--- EXERCISE BRIEF ---
The response should consist of every line below, restated exactly, with no pictures.

[TASK MATERIAL — start]

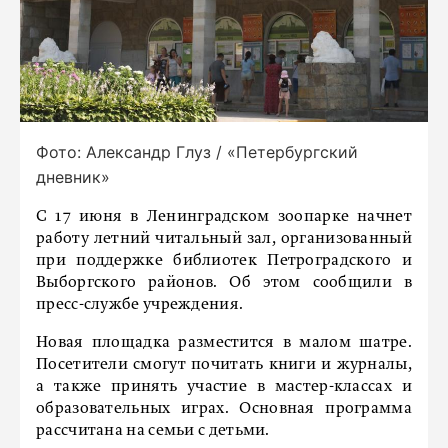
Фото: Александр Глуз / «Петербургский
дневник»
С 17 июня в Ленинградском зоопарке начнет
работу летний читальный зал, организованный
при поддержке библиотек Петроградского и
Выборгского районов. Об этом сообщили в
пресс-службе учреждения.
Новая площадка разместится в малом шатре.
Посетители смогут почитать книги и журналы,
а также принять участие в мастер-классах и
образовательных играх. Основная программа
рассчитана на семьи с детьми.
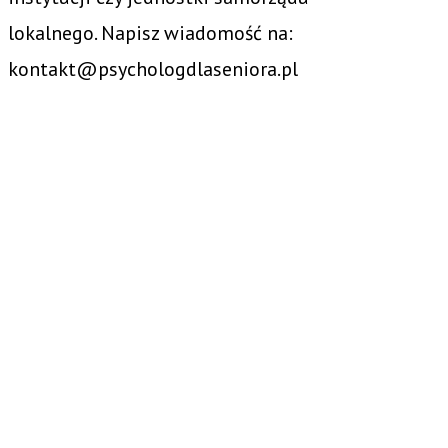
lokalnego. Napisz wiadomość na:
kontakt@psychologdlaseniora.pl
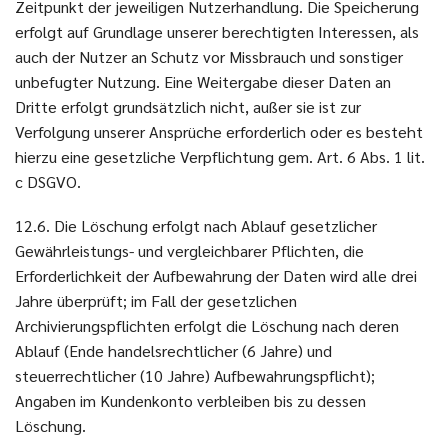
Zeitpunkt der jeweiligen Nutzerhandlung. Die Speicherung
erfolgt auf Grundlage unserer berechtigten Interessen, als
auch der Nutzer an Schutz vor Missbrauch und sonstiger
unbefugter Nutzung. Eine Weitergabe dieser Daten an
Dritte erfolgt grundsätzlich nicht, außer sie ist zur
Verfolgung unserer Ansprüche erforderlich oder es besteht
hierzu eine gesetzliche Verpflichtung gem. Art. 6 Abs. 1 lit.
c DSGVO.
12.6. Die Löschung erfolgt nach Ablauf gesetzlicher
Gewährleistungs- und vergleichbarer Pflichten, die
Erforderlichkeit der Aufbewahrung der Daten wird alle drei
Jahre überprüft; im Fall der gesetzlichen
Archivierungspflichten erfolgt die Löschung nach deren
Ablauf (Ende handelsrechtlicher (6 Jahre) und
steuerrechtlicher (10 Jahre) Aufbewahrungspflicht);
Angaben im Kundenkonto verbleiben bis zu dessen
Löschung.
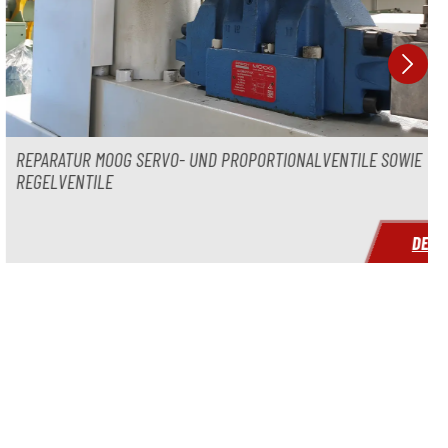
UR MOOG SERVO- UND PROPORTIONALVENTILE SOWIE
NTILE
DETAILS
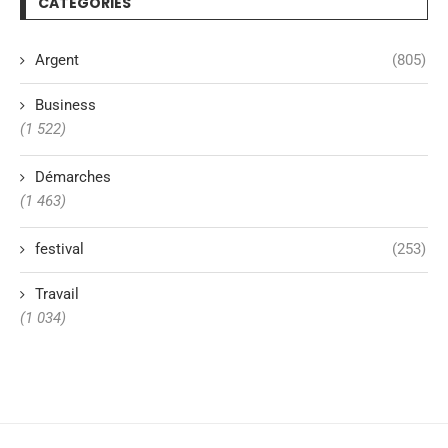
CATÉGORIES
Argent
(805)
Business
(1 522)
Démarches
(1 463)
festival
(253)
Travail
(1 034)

[TASK MATERIAL — finish]

--- SOLUTION TO THE EXERCISE ---
Фото: Александр Глуз / «Петербургский
дневник»
С 17 июня в Ленинградском зоопарке начнет
работу летний читальный зал, организованный
при поддержке библиотек Петроградского и
Выборгского районов. Об этом сообщили в
пресс-службе учреждения.
Новая площадка разместится в малом шатре.
Посетители смогут почитать книги и журналы,
а также принять участие в мастер-классах и
образовательных играх. Основная программа
рассчитана на семьи с детьми.
lokalnego. Napisz wiadomość na:
kontakt@psychologdlaseniora.pl
Zeitpunkt der jeweiligen Nutzerhandlung. Die Speicherung
erfolgt auf Grundlage unserer berechtigten Interessen, als
auch der Nutzer an Schutz vor Missbrauch und sonstiger
unbefugter Nutzung. Eine Weitergabe dieser Daten an
Dritte erfolgt grundsätzlich nicht, außer sie ist zur
Verfolgung unserer Ansprüche erforderlich oder es besteht
hierzu eine gesetzliche Verpflichtung gem. Art. 6 Abs. 1 lit.
c DSGVO.
12.6. Die Löschung erfolgt nach Ablauf gesetzlicher
Gewährleistungs- und vergleichbarer Pflichten, die
Erforderlichkeit der Aufbewahrung der Daten wird alle drei
Jahre überprüft; im Fall der gesetzlichen
Archivierungspflichten erfolgt die Löschung nach deren
Ablauf (Ende handelsrechtlicher (6 Jahre) und
steuerrechtlicher (10 Jahre) Aufbewahrungspflicht);
Angaben im Kundenkonto verbleiben bis zu dessen
Löschung.
UR MOOG SERVO- UND PROPORTIONALVENTILE SOWIE
NTILE
DETAILS
CATÉGORIES
Argent
(805)
Business
(1 522)
Démarches
(1 463)
festival
(253)
Travail
(1 034)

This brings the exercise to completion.